Overall, we can use the above method, to determine that by using sample sizes of ~31 for each group in our experiment we will be able to detect whether the new fertilizer has a moderate (and statistically significant) effect on wheat yields. In doing so, we have determined the minimum sample size we should use for our experiment which minimizes resource (time, money, etc.) costs while maintaining the statistical power of our study. While we have based this example on a rule of thumb, in a real-world example we might be better off basing our choice of critical effect size on previously conducted experiments (Lakens, 2013).

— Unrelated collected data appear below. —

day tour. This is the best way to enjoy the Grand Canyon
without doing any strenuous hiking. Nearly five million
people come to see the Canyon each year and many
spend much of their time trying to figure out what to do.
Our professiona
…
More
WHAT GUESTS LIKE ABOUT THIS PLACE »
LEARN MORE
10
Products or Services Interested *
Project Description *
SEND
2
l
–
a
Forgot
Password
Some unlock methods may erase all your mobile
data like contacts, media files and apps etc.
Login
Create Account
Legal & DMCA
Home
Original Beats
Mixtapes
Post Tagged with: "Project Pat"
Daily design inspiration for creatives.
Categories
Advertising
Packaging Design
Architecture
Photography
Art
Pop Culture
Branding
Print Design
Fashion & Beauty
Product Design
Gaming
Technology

Doing this analysis before we start our experiment is highly recommended, as otherwise we may only find out later on that we either invested unnecessary resources in our experiment, or that our experiment lacked the statistical power to answer our question (Lakens, 2021). This is one of the many questions which I attempted to tackle over the course of my PhD in computational ecology. While this is only a simple example, those I tackled in my PhD used more complex experimental designs (Burgess et al., 2021) but still attempted to determine how we can improve, or optimize, our studies to answer our research questions.

References

Burgess, B. J., Jackson, M. C., & Murrell, D. J. (2021). Multiple stressor null models frequently fail to detect most interactions due to low statistical power. bioRxiv.

Hedges, L. V. (1981). Distribution theory for Glass’s estimator of effect size and related estimators. Journal of Educational Statistics, 6(2), 107-128.

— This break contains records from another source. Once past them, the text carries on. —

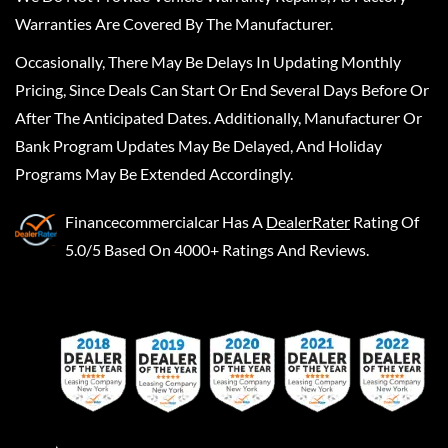
Warranties Are Covered By The Manufacturer.
Occasionally, There May Be Delays In Updating Monthly
Pricing, Since Deals Can Start Or End Several Days Before Or
After The Anticipated Dates. Additionally, Manufacturer Or
Bank Program Updates May Be Delayed, And Holiday
Programs May Be Extended Accordingly.
Financecommercialcar
Has A
DealerRater
Rating Of
5.0/5 Based On 4000+ Ratings And Reviews.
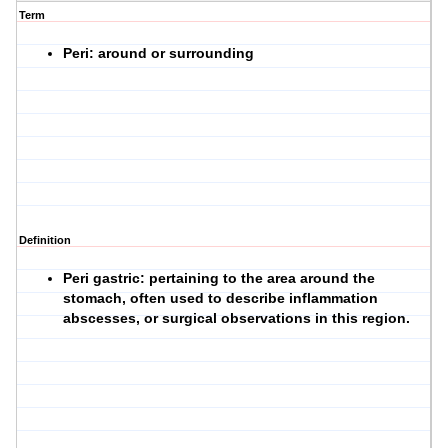
Term
Peri: around or surrounding
Definition
Peri gastric: pertaining to the area around the
stomach, often used to describe inflammation
abscesses, or surgical observations in this region.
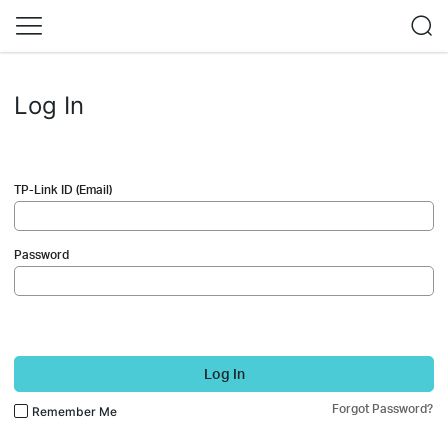
Log In
TP-Link ID (Email)
Password
Log In
Forgot Password?
Remember Me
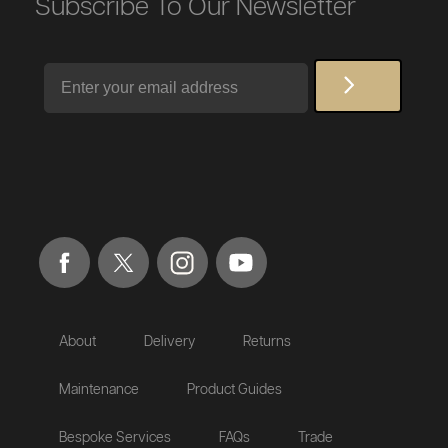
Subscribe To Our Newsletter
Email
About
Delivery
Returns
Maintenance
Product Guides
Bespoke Services
FAQs
Trade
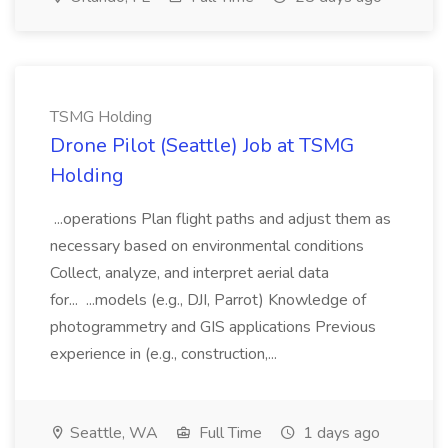
TSMG Holding
Drone Pilot (Seattle) Job at TSMG
Holding
...operations Plan flight paths and adjust them as
necessary based on environmental conditions
Collect, analyze, and interpret aerial data
for... ...models (e.g., DJI, Parrot) Knowledge of
photogrammetry and GIS applications Previous
experience in (e.g., construction,...
Seattle, WA
Full Time
1 days ago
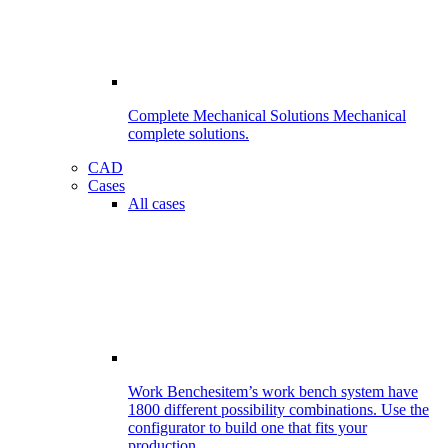
Complete Mechanical Solutions
Mechanical
complete solutions.
CAD
Cases
All cases
Work Benches
item’s work bench system have
1800 different possibility combinations. Use the
configurator to build one that fits your
production.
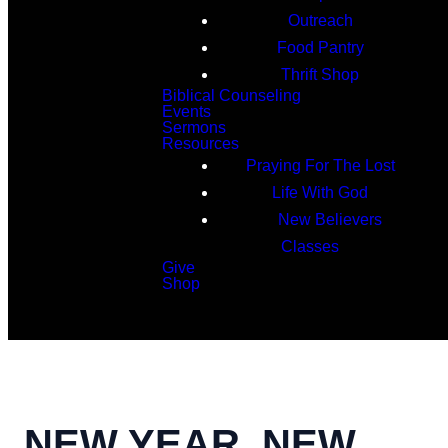
Outreach
Food Pantry
Thrift Shop
Biblical Counseling
Events
Sermons
Resources
Praying For The Lost
Life With God
New Believers
Classes
Give
Shop
Search
NEW YEAR, NEW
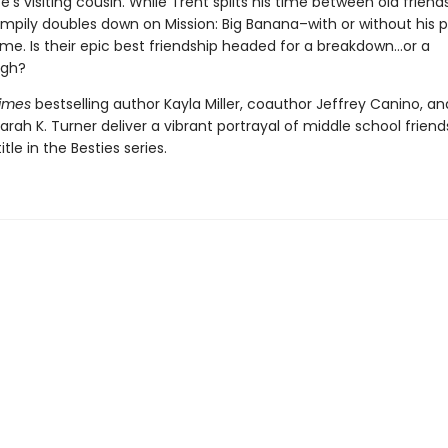
’s visiting cousin. While Trent splits his time between old frien
mpily doubles down on Mission: Big Banana–with or without his p
ime. Is their epic best friendship headed for a breakdown…or a
ugh?
Times
bestselling author Kayla Miller, coauthor Jeffrey Canino, an
 Sarah K. Turner deliver a vibrant portrayal of middle school friend
title in the Besties series.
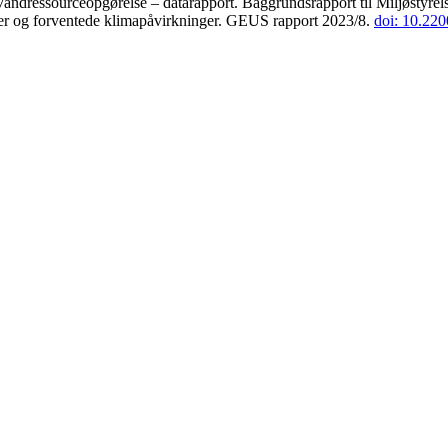
andressourceopgørelse – datarapport. Baggrundsrapport til Miljøstyrels
der og forventede klimapåvirkninger. GEUS rapport 2023/8.
doi: 10.22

Johnson, P.C., Barry, S.J., Ferguson, H.M. and Müller, P. (2015). Power analysis for generalized linear mixed models in ecology and evolution. Methods in Ecology and Evolution, 6(2), 133-142.

Lakens, D. (2013). Calculating and reporting effect sizes to facilitate cumulative science: a practical primer for t-tests and ANOVAs. Frontiers in Psychology, 4, 863.

Lakens, D. (2021). Sample size justification. psyarXiv.

Mudge, J. F. (2013). Explicit consideration of critical effect sizes and costs of errors can improve decision-making in plant science. New Phytologist, 199(4), 876-878.